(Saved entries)
- Opening Delimiter -
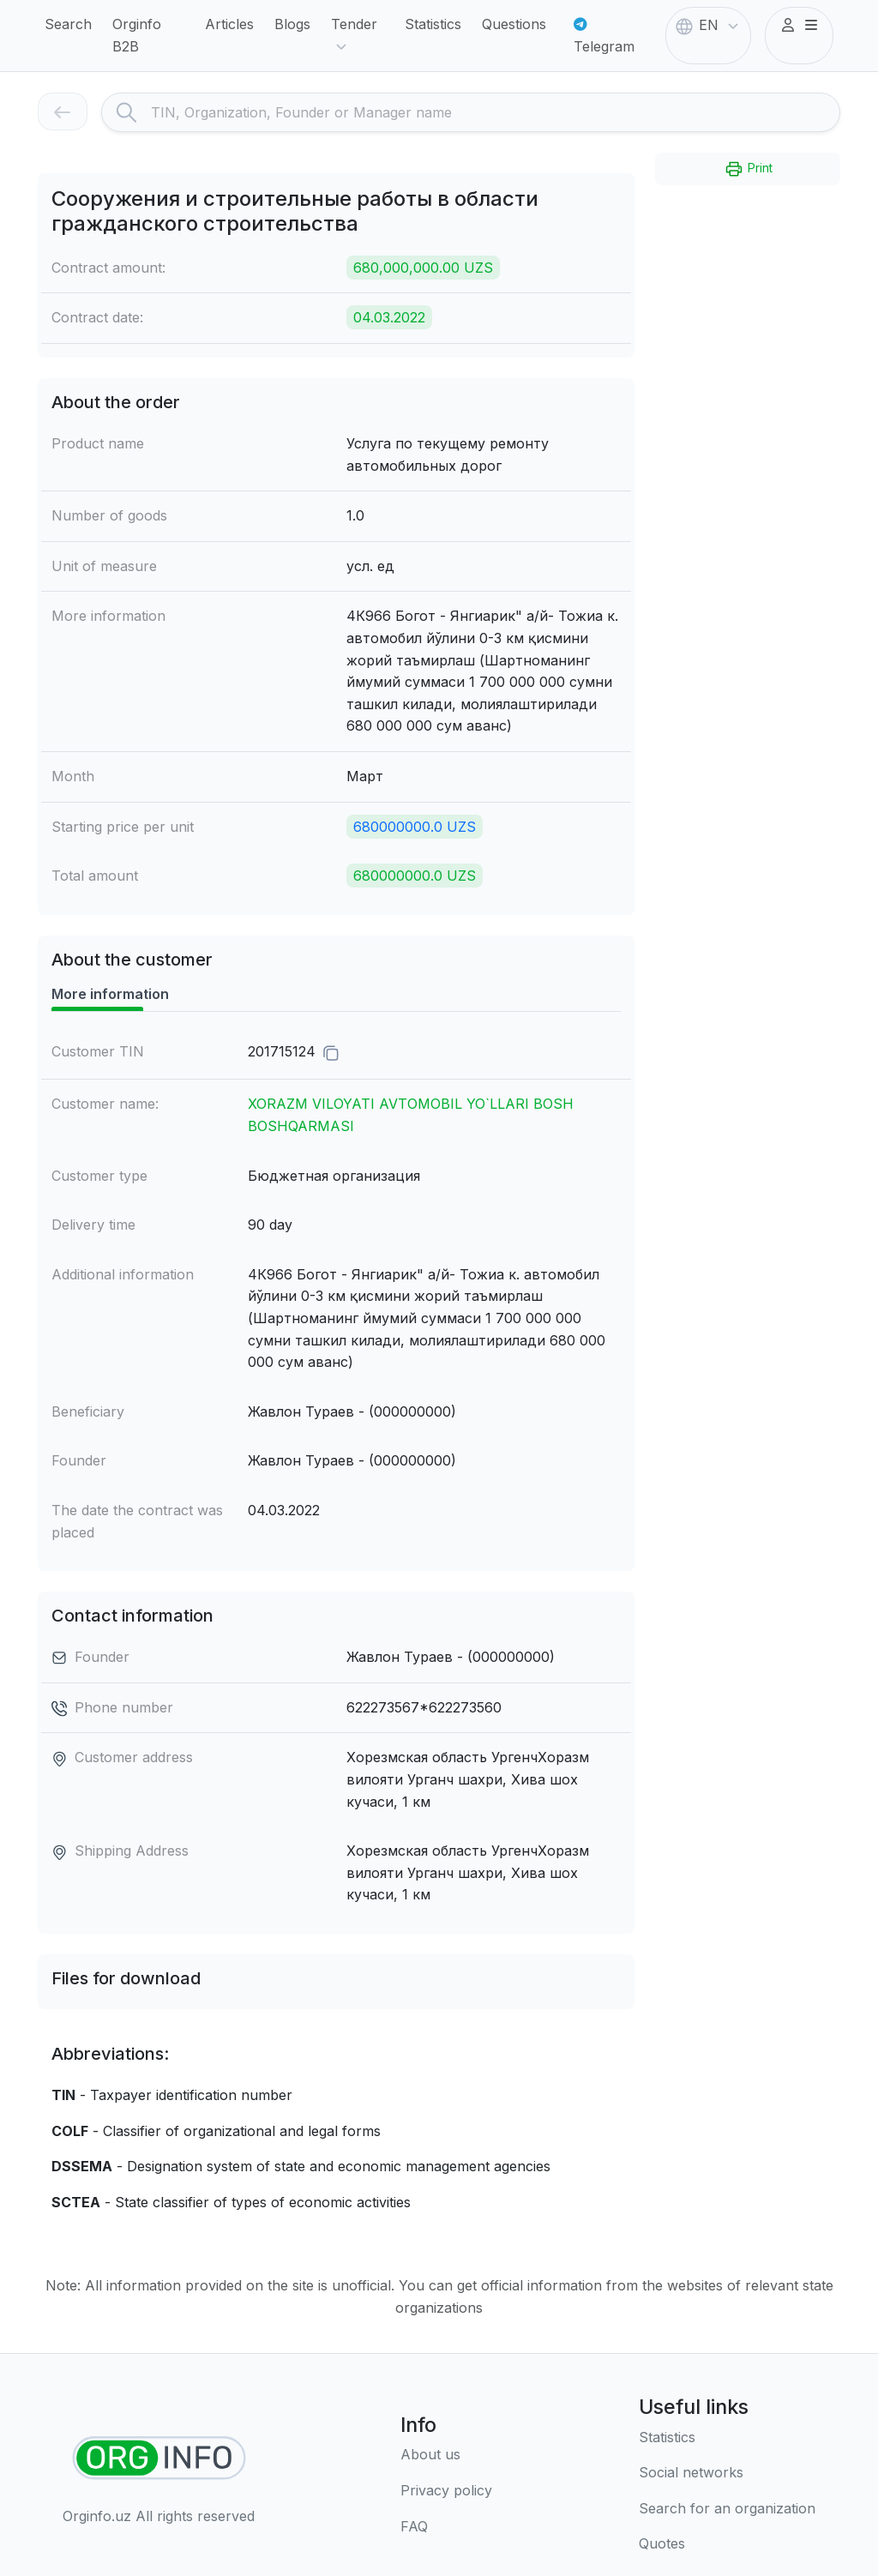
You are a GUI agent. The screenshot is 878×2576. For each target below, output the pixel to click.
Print (748, 169)
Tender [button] (354, 36)
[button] (799, 26)
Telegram (604, 36)
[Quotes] (727, 2544)
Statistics (433, 24)
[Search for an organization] (727, 2509)
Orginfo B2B (136, 35)
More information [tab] (110, 993)
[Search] (495, 112)
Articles (229, 24)
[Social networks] (727, 2473)
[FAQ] (446, 2527)
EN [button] (708, 26)
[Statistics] (727, 2438)
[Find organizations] (159, 2458)
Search (68, 24)
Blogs (292, 24)
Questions (514, 24)
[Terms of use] (446, 2491)
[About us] (446, 2455)
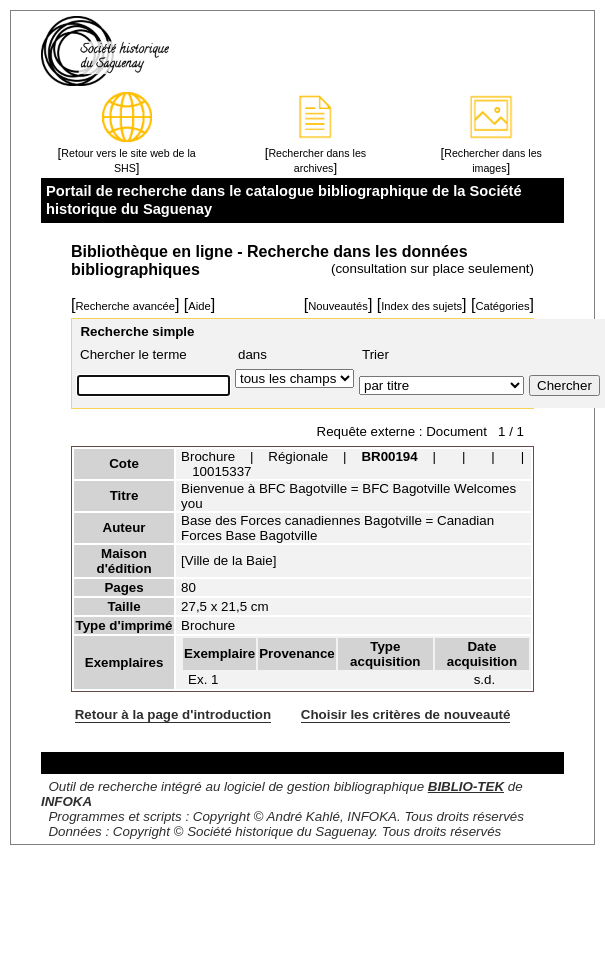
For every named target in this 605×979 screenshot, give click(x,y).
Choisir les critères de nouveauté (406, 714)
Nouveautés (338, 306)
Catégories (502, 306)
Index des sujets (421, 306)
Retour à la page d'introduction (173, 714)
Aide (199, 306)
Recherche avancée (125, 306)
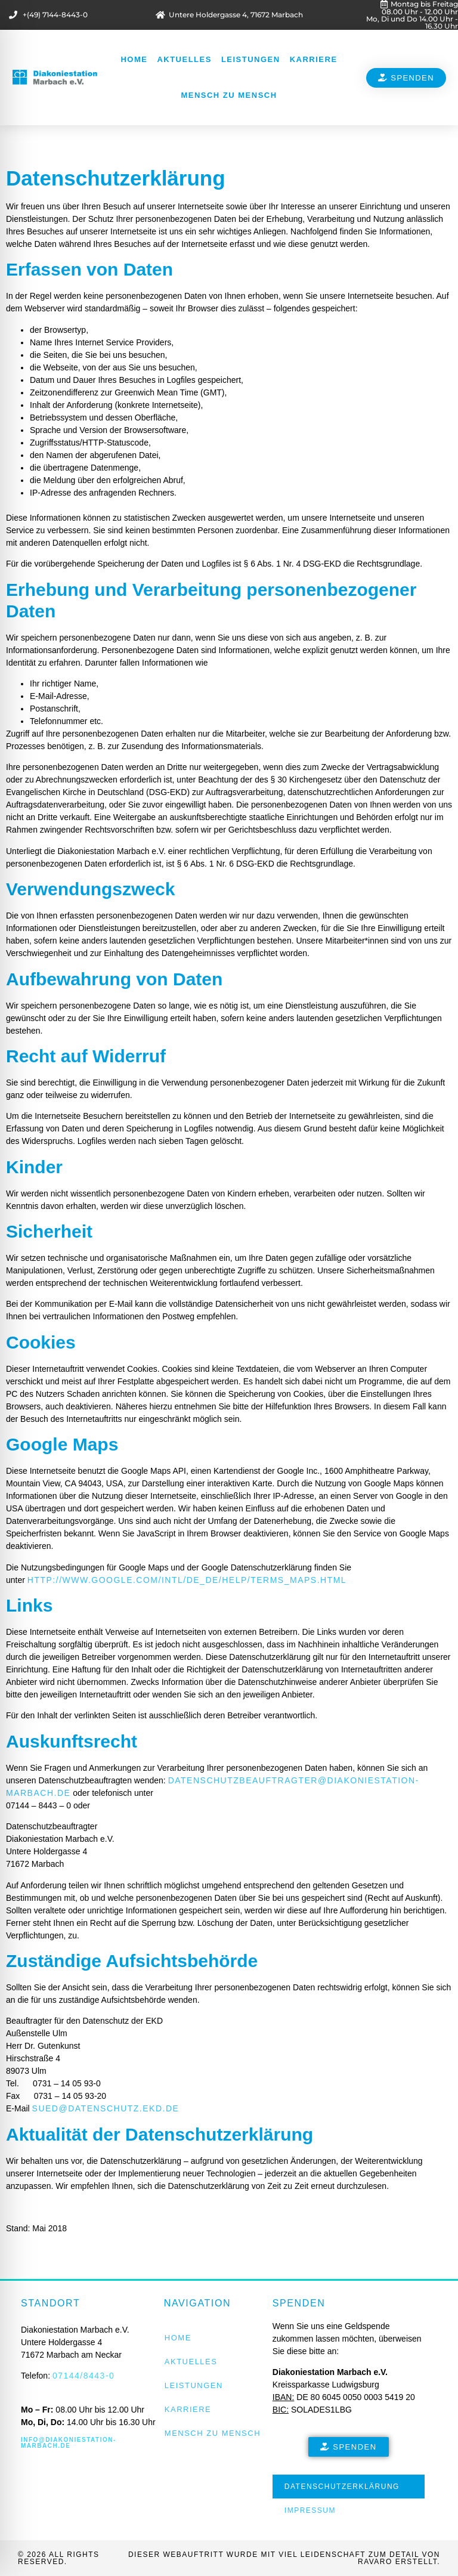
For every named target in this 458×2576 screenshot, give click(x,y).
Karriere (314, 59)
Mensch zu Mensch (229, 95)
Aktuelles (184, 59)
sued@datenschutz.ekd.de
- Closing Delimiter -
> _PROBLEM TO SOLVE_
Only the lines containing the string "click" are needed; pull them out of the records.

> _RESULT FOR THIS TASK_
You are a GUI agent. The screenshot is 878×2576. For each target below, output the pixel to click.
For every named target in this 605×979 screenshot, give click(x,y).
For every named target in this 458×2576 screenshot, give click(x,y).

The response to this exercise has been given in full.